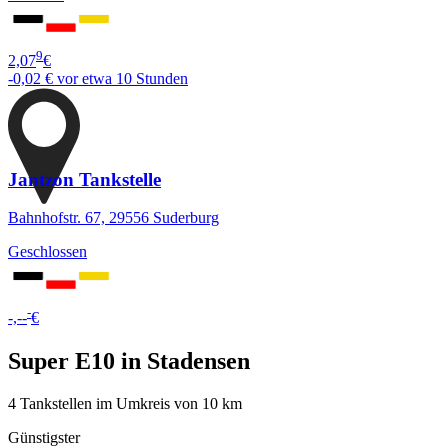
9
2,07
€
-0,02 €
vor etwa 10 Stunden
Jantzon Tankstelle
Bahnhofstr. 67, 29556 Suderburg
Geschlossen
-
-,--
€
Super E10 in Stadensen
4 Tankstellen im Umkreis von 10 km
Günstigster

Task objective: Print every line of the material above exactly as it reads, skipping the pictures.

Exercise output:
9
2,07
€
-0,02 €
vor etwa 10 Stunden
Jantzon Tankstelle
Bahnhofstr. 67, 29556 Suderburg
Geschlossen
-
-,--
€
Super E10 in Stadensen
4 Tankstellen im Umkreis von 10 km
Günstigster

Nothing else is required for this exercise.